[Saved entries]
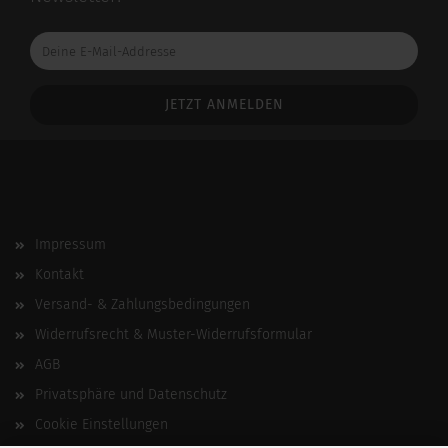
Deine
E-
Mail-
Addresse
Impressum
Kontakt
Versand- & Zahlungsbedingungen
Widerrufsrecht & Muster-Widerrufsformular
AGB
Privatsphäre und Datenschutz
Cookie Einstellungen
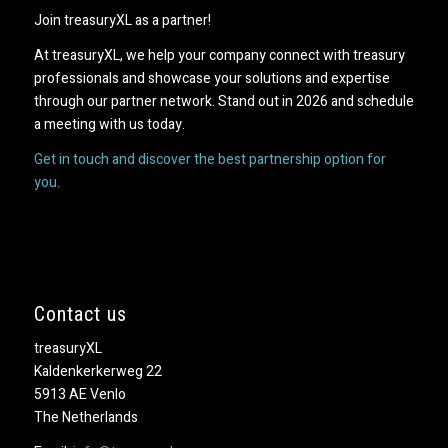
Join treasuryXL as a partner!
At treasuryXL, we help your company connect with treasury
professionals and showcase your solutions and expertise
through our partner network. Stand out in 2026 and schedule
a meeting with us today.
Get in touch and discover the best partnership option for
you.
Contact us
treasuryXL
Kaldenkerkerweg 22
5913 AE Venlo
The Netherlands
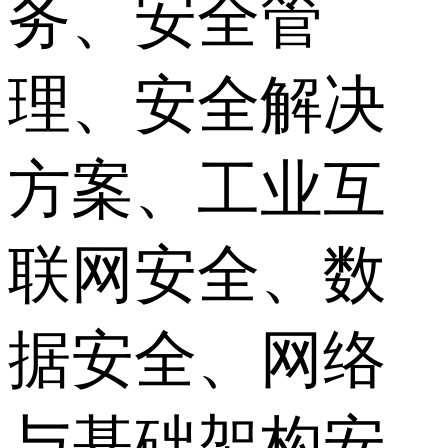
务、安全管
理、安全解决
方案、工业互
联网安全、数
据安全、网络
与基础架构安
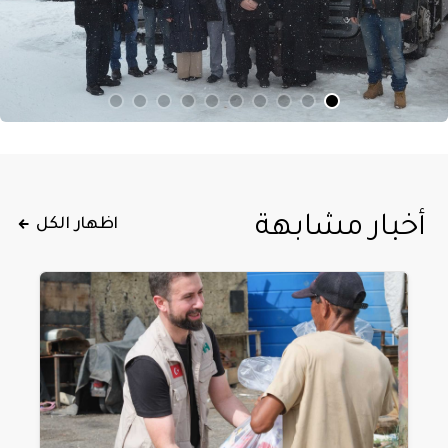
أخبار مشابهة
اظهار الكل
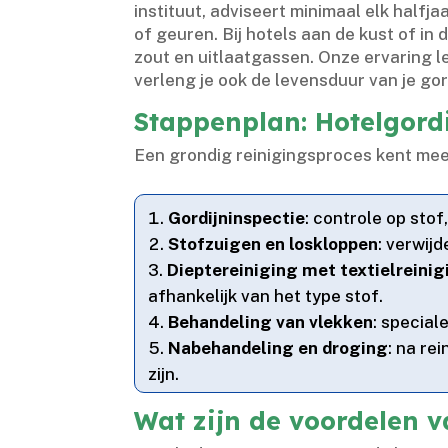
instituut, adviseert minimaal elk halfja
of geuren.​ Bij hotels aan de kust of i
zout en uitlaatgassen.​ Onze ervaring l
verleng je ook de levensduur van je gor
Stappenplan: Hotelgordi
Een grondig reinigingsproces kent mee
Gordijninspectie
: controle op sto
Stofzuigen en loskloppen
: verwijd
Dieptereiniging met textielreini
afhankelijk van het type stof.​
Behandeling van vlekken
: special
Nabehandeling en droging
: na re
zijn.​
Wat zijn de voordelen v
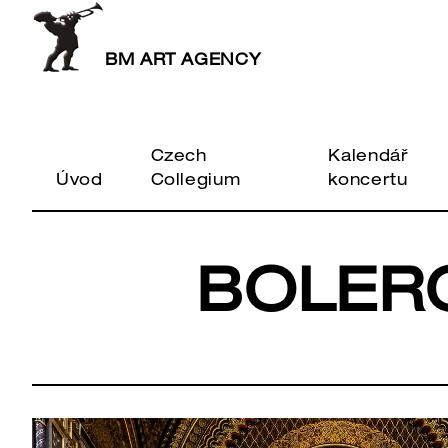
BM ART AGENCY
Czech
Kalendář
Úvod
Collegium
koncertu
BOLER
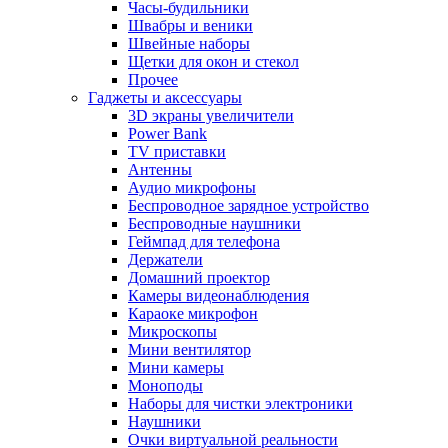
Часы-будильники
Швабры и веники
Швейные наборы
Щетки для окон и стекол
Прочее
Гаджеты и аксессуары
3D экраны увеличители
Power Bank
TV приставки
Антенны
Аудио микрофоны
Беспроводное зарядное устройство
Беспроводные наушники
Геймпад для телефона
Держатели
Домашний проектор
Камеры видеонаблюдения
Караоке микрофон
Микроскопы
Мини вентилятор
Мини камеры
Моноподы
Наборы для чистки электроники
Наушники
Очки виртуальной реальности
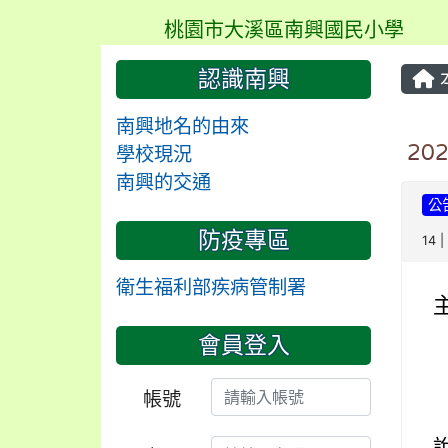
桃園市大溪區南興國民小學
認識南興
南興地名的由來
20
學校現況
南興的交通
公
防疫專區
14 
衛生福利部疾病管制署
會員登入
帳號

Task statement: All that is required is the lines from the line containing "Щетки для окон и стекол" through the end of the records above, copied exactly, and none of the pictures.

Solution to the problem:
Щетки для окон и стекол
Прочее
Гаджеты и аксессуары
3D экраны увеличители
Power Bank
TV приставки
Антенны
Аудио микрофоны
Беспроводное зарядное устройство
Беспроводные наушники
Геймпад для телефона
Держатели
Домашний проектор
Камеры видеонаблюдения
Караоке микрофон
Микроскопы
Мини вентилятор
Мини камеры
Моноподы
Наборы для чистки электроники
Наушники
Очки виртуальной реальности
桃園市大溪區南興國民小學
認識南興
南興地名的由來
20
學校現況
南興的交通
公
防疫專區
14 
衛生福利部疾病管制署
會員登入
帳號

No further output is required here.